European Commission puts biofuel industry ahead of people and planet
The European Commission today released draft legislation which would allow EU countries to rely on food-based biofuels made from rape seed, palm oil, wheat, and other crops to meet their 2030 climate and energy targets.
Marc-Olivier Herman, Oxfam’s biofuel expert, said: “The Commission has bowed to the pressure of the powerful biofuel industry lobby and given up on phasing out food-based biofuels. These biofuels damage the climate and the environment, and some of the world's poorest people are being pushed off their land to grow the crops used to produce them. Supporting biofuels made from food crops is totally inconsistent with the EU’s international commitments to tackling climate change and to sustainable development.
“The Commission’s proposal introduces new ambitious mandates for the use of so-called ‘advanced’ biofuels, but fails to ensure these fuels will deliver significant greenhouse gas cuts without hurting the environment or people. New energy crops or tree plantations could be grown on a large scale to meet these new mandates - worsening the ongoing and brutal global land rush.”
- Oxfam's climate and energy expert Marc-Olivier Herman is available for interviews and background information.

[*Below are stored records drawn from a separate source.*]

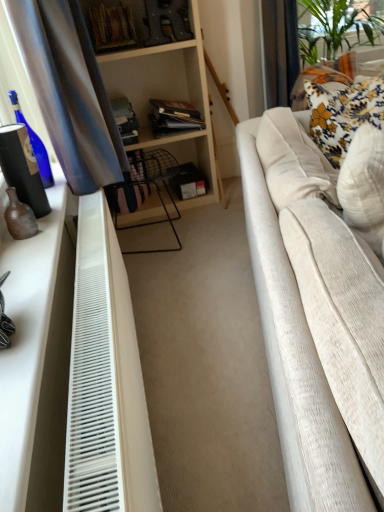 In order to face white textured pillow at right, acting as the second pillow starting from the back, should I rotate leftwards or rightwards?

To align with it, rotate right about 24.530°.

What do you see at coordinates (296, 362) in the screenshot?
I see `beige fabric couch at right` at bounding box center [296, 362].

Image resolution: width=384 pixels, height=512 pixels. Find the location of `satin blue curtain at left`. satin blue curtain at left is located at coordinates (69, 91).

Find the location of `floral fabric pillow at upper right, marked as the 2th pillow in a front-to-back arrangement`. floral fabric pillow at upper right, marked as the 2th pillow in a front-to-back arrangement is located at coordinates (343, 114).

What is the approximate height of floral fabric pillow at upper right, marked as the first pillow in a back-to-front arrangement?

It is 20.43 inches.

Locate an element on the screen. white textured pillow at right, acting as the second pillow starting from the back is located at coordinates (364, 186).

Could you tell me if white textured pillow at right, the 1th pillow viewed from the front, is turned towards white matte dresser at left?

No.

Is white textured pillow at right, the 1th pillow viewed from the front, with white matte dresser at left?

white textured pillow at right, the 1th pillow viewed from the front, and white matte dresser at left are clearly separated.

Does white textured pillow at right, the 1th pillow viewed from the front, have a smaller size compared to white matte dresser at left?

No, white textured pillow at right, the 1th pillow viewed from the front, is not smaller than white matte dresser at left.

How far apart are white matte dresser at left and beige fabric couch at right?

white matte dresser at left and beige fabric couch at right are 21.48 inches apart.

Could beige fabric couch at right be considered to be inside white matte dresser at left?

No, beige fabric couch at right is located outside of white matte dresser at left.

In the image, is white matte dresser at left positioned in front of or behind beige fabric couch at right?

white matte dresser at left is positioned farther from the viewer than beige fabric couch at right.

Between white matte dresser at left and beige fabric couch at right, which one appears on the right side from the viewer's perspective?

Positioned to the right is beige fabric couch at right.

How distant is beige fabric couch at right from white plastic radiator at lower left?

17.57 inches.

Is the surface of beige fabric couch at right in direct contact with white plastic radiator at lower left?

No, beige fabric couch at right is not in contact with white plastic radiator at lower left.

How many degrees apart are the facing directions of beige fabric couch at right and white plastic radiator at lower left?

The facing directions of beige fabric couch at right and white plastic radiator at lower left are 16.1 degrees apart.

From a real-world perspective, is beige fabric couch at right above or below white plastic radiator at lower left?

From a real-world perspective, beige fabric couch at right is physically above white plastic radiator at lower left.

Which object is closer to the camera taking this photo, beige fabric couch at right or white textured pillow at right, the 1th pillow viewed from the front?

beige fabric couch at right is closer to the camera.

Is beige fabric couch at right far from white textured pillow at right, acting as the second pillow starting from the back?

They are positioned close to each other.

Can you confirm if beige fabric couch at right is thinner than white textured pillow at right, the 1th pillow viewed from the front?

In fact, beige fabric couch at right might be wider than white textured pillow at right, the 1th pillow viewed from the front.

Considering the relative sizes of beige fabric couch at right and white textured pillow at right, the 1th pillow viewed from the front, in the image provided, is beige fabric couch at right bigger than white textured pillow at right, the 1th pillow viewed from the front,?

Yes, beige fabric couch at right is bigger than white textured pillow at right, the 1th pillow viewed from the front.

Considering the positions of objects white textured pillow at right, acting as the second pillow starting from the back, and satin blue curtain at left in the image provided, who is in front, white textured pillow at right, acting as the second pillow starting from the back, or satin blue curtain at left?

white textured pillow at right, acting as the second pillow starting from the back, is in front.

This screenshot has height=512, width=384. Find the location of `pillow in front of the satin blue curtain at left`. pillow in front of the satin blue curtain at left is located at coordinates (364, 186).

Consider the image. Which is more to the right, white textured pillow at right, acting as the second pillow starting from the back, or satin blue curtain at left?

white textured pillow at right, acting as the second pillow starting from the back, is more to the right.

Is white plastic radiator at lower left located within white textured pillow at right, the 1th pillow viewed from the front?

No, white textured pillow at right, the 1th pillow viewed from the front, does not contain white plastic radiator at lower left.

Is white textured pillow at right, the 1th pillow viewed from the front, far away from white plastic radiator at lower left?

No, there isn't a large distance between white textured pillow at right, the 1th pillow viewed from the front, and white plastic radiator at lower left.

Which object is closer to the camera taking this photo, white textured pillow at right, the 1th pillow viewed from the front, or white plastic radiator at lower left?

Positioned in front is white plastic radiator at lower left.

Between white textured pillow at right, acting as the second pillow starting from the back, and white plastic radiator at lower left, which one has more height?

white plastic radiator at lower left.

Is white plastic radiator at lower left at the left side of floral fabric pillow at upper right, marked as the first pillow in a back-to-front arrangement?

Correct, you'll find white plastic radiator at lower left to the left of floral fabric pillow at upper right, marked as the first pillow in a back-to-front arrangement.

Is white plastic radiator at lower left smaller than floral fabric pillow at upper right, marked as the first pillow in a back-to-front arrangement?

Actually, white plastic radiator at lower left might be larger than floral fabric pillow at upper right, marked as the first pillow in a back-to-front arrangement.

Which is more distant, (91, 321) or (344, 156)?

Point (344, 156)

How different are the orientations of white plastic radiator at lower left and floral fabric pillow at upper right, marked as the first pillow in a back-to-front arrangement, in degrees?

There is a 106-degree angle between the facing directions of white plastic radiator at lower left and floral fabric pillow at upper right, marked as the first pillow in a back-to-front arrangement.

Find the location of a particular element. This screenshot has height=512, width=384. dresser that is in front of the white textured pillow at right, the 1th pillow viewed from the front is located at coordinates (37, 356).

This screenshot has width=384, height=512. Find the location of `dresser above the beige fabric couch at right (from a real-world perspective)`. dresser above the beige fabric couch at right (from a real-world perspective) is located at coordinates (37, 356).

From the image, which object appears to be nearer to white textured pillow at right, acting as the second pillow starting from the back, floral fabric pillow at upper right, marked as the first pillow in a back-to-front arrangement, or white plastic radiator at lower left?

The object closer to white textured pillow at right, acting as the second pillow starting from the back, is floral fabric pillow at upper right, marked as the first pillow in a back-to-front arrangement.

Looking at the image, which one is located closer to satin blue curtain at left, white matte dresser at left or white plastic radiator at lower left?

white plastic radiator at lower left lies closer to satin blue curtain at left than the other object.

Considering their positions, is floral fabric pillow at upper right, marked as the 2th pillow in a front-to-back arrangement, positioned further to satin blue curtain at left than white textured pillow at right, acting as the second pillow starting from the back?

Among the two, white textured pillow at right, acting as the second pillow starting from the back, is located further to satin blue curtain at left.

Considering their positions, is white plastic radiator at lower left positioned further to satin blue curtain at left than beige fabric couch at right?

Among the two, beige fabric couch at right is located further to satin blue curtain at left.

Based on their spatial positions, is satin blue curtain at left or beige fabric couch at right closer to white plastic radiator at lower left?

beige fabric couch at right lies closer to white plastic radiator at lower left than the other object.

Based on their spatial positions, is beige fabric couch at right or white matte dresser at left closer to satin blue curtain at left?

Based on the image, white matte dresser at left appears to be nearer to satin blue curtain at left.

Estimate the real-world distances between objects in this image. Which object is further from satin blue curtain at left, white plastic radiator at lower left or white textured pillow at right, acting as the second pillow starting from the back?

white textured pillow at right, acting as the second pillow starting from the back, is further to satin blue curtain at left.

Considering their positions, is satin blue curtain at left positioned closer to beige fabric couch at right than white matte dresser at left?

Among the two, white matte dresser at left is located nearer to beige fabric couch at right.

Locate an element on the screen. This screenshot has height=512, width=384. studio couch located between white matte dresser at left and floral fabric pillow at upper right, marked as the 2th pillow in a front-to-back arrangement, in the left-right direction is located at coordinates (296, 362).

In order to click on curtain situated between white matte dresser at left and floral fabric pillow at upper right, marked as the first pillow in a back-to-front arrangement, from left to right in this screenshot , I will do `click(69, 91)`.

Identify the location of curtain located between white matte dresser at left and white textured pillow at right, the 1th pillow viewed from the front, in the left-right direction. (69, 91).

Identify the location of air conditioning positioned between beige fabric couch at right and floral fabric pillow at upper right, marked as the first pillow in a back-to-front arrangement, from near to far. This screenshot has height=512, width=384. (93, 374). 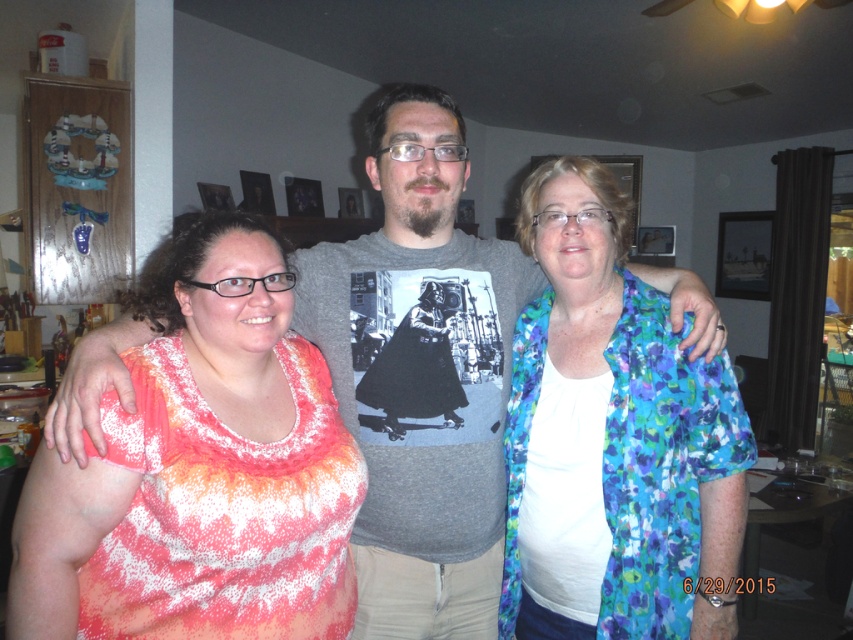 Question: Which of the following is the closest to the observer?

Choices:
 (A) (250, 449)
 (B) (738, 472)

Answer: (A)

Question: Which object is the farthest from the tie-dye fabric shirt at left?

Choices:
 (A) gray cotton t-shirt at center
 (B) blue floral shirt at center

Answer: (B)

Question: Is tie-dye fabric shirt at left positioned in front of gray cotton t-shirt at center?

Choices:
 (A) yes
 (B) no

Answer: (A)

Question: In this image, where is blue floral shirt at center located relative to gray cotton t-shirt at center?

Choices:
 (A) below
 (B) above

Answer: (A)

Question: Is tie-dye fabric shirt at left behind blue floral shirt at center?

Choices:
 (A) yes
 (B) no

Answer: (B)

Question: Which point is farther from the camera taking this photo?

Choices:
 (A) (544, 346)
 (B) (207, 356)

Answer: (A) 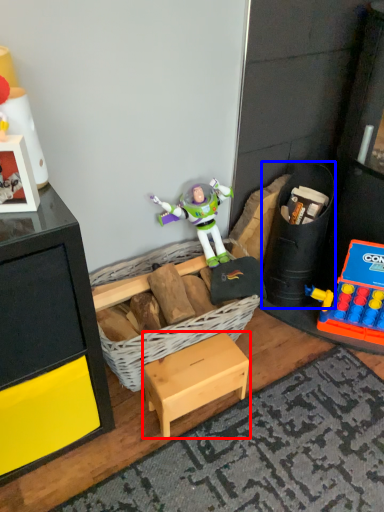 Question: Which of the following is the farthest to the observer, furniture (highlighted by a red box) or toy (highlighted by a blue box)?

Choices:
 (A) furniture
 (B) toy

Answer: (B) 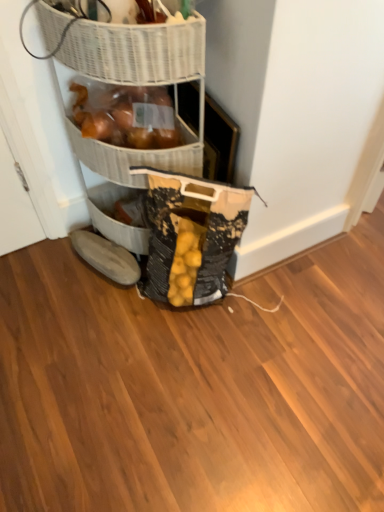 Find the location of `free location to the right of textured canvas bag at lower center`. free location to the right of textured canvas bag at lower center is located at coordinates click(271, 313). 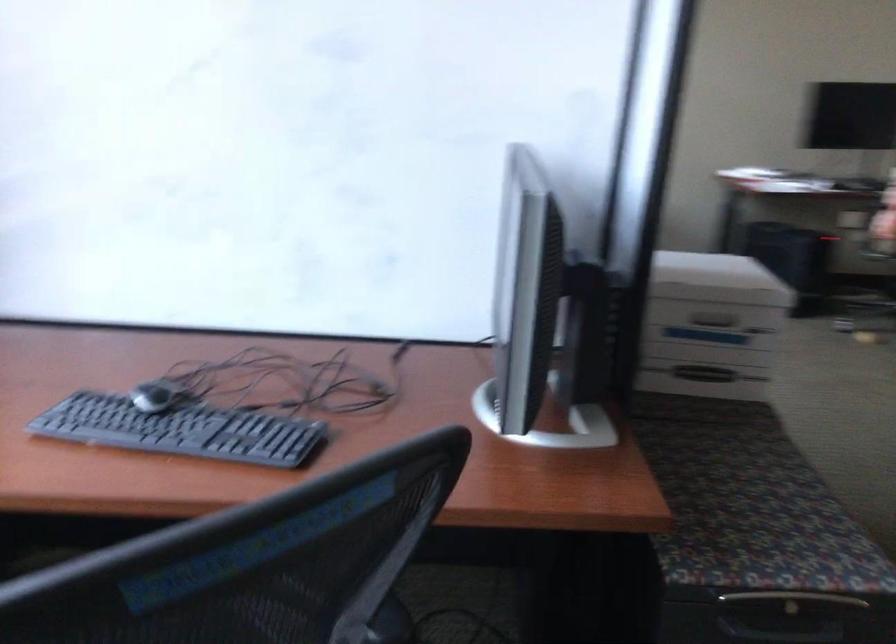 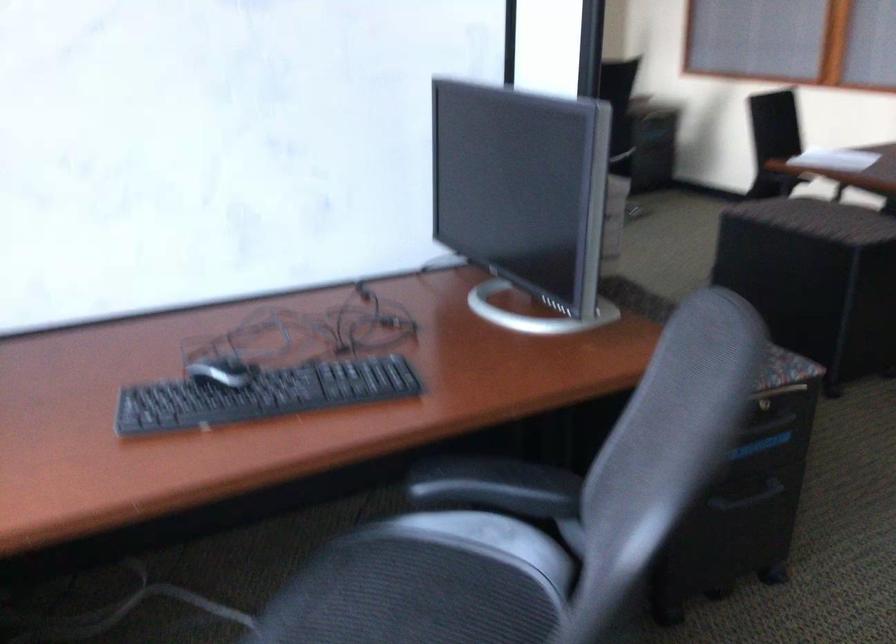 Question: The camera is either moving clockwise (left) or counter-clockwise (right) around the object. The first image is from the beginning of the video and the second image is from the end. Is the camera moving left or right when shooting the video?

Choices:
 (A) Left
 (B) Right

Answer: (A) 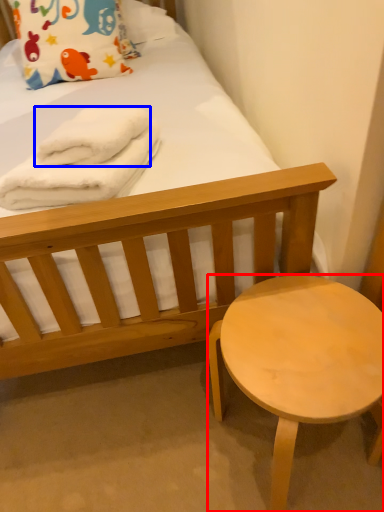 Question: Which object appears closest to the camera in this image, stool (highlighted by a red box) or bath towel (highlighted by a blue box)?

Choices:
 (A) stool
 (B) bath towel

Answer: (A) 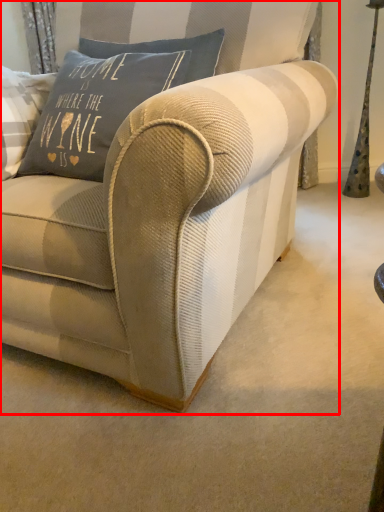 Question: From the image's perspective, what is the correct spatial positioning of studio couch (annotated by the red box) in reference to pillow?

Choices:
 (A) above
 (B) below

Answer: (B) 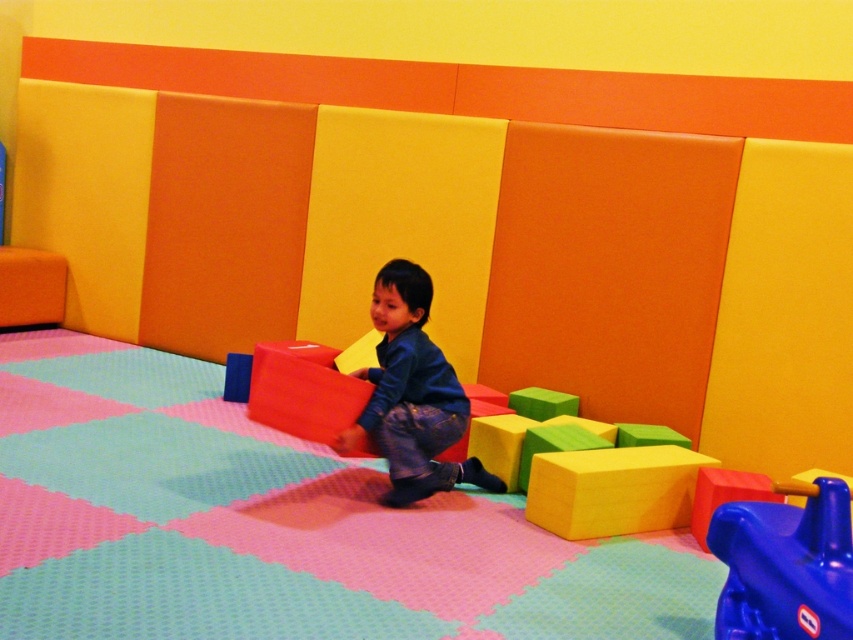 Is dark blue denim pants at center thinner than yellow foam cube at center?

Yes.

Is point (412, 301) positioned after point (650, 499)?

No, (412, 301) is in front of (650, 499).

Image resolution: width=853 pixels, height=640 pixels. I want to click on dark blue denim pants at center, so click(x=412, y=394).

Image resolution: width=853 pixels, height=640 pixels. Describe the element at coordinates (785, 564) in the screenshot. I see `blue plastic toy at lower right` at that location.

You are a GUI agent. You are given a task and a screenshot of the screen. Output one action in this format:
    pyautogui.click(x=<x>, y=<y>)
    Task: Click on the blue plastic toy at lower right
    
    Given the screenshot: What is the action you would take?
    pyautogui.click(x=785, y=564)

Which is in front, point (787, 579) or point (637, 499)?

Positioned in front is point (787, 579).

The width and height of the screenshot is (853, 640). What are the coordinates of `blue plastic toy at lower right` in the screenshot? It's located at point(785,564).

Can you confirm if blue plastic toy at lower right is shorter than dark blue denim pants at center?

Yes.

Is blue plastic toy at lower right above dark blue denim pants at center?

No, blue plastic toy at lower right is not above dark blue denim pants at center.

Between point (782, 582) and point (419, 304), which one is positioned in front?

Point (782, 582) is more forward.

Where is `blue plastic toy at lower right`? The height and width of the screenshot is (640, 853). blue plastic toy at lower right is located at coordinates (785, 564).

- Today the European Commission released a package of measures on clean energy transition, which includes a proposal for a new Renewable Energy Directive (REDII) for the period after 2020. The directive and an accompanying regulation on the Energy Union sets out how an EU-wide 2030 target of 27% renewable energy will be reached. The proposal allows EU Member States to use large amounts of food-based biofuels to meet this target – 7% of the energy consumed in transport in 2021, progressively decreasing to 3.8% in 2030. This goes against previous policy statements made by the Commission stating that food-based biofuels would not be supported after 2020.
- The Commission’s proposed directive also introduces a new binding 2030 target of 3.6% of transport fuels for so-called ‘advanced biofuels’, which are biofuels not made from food crops. This new target is not accompanied by adequate sustainability criteria to ensure significant greenhouse gas savings and prevent harm to people and the environment. The annexes to the directive contain a list of feed stocks that can be used to produce these biofuels, which includes energy crops, wood sourced from forests and food by-products. This new ‘advanced’ mandate is likely to cause a renewed rush on agricultural land and forests across the globe to supply the European energy market.
- Oxfam’s report ‘Burning land, burning the climate – The biofuel industry capture of EU bioenergy policy’ sheds light on the trail of destruction left across the globe by the current EU biofuel policy. The report also documents the outsized influencing ‘fire power’ of the EU biofuel industry which has benefited from the policy. Biofuel producers reported spending between €3.7million and €5.7million annually on EU lobbying. This puts them on par with the tobacco lobby. Taken together, all actors in the biofuel value chain – from feedstock growers to biofuel producers – spent over €14 million and hired close to 400 lobbyists to promote their interests at EU level in the past year.
- Based on new data, Oxfam’s report “Murder and eviction: the global land rush enters new more violent phase” shows that millions of people face the risk of being displaced from their ancestral and community lands as a result of land sales carried out without their consent.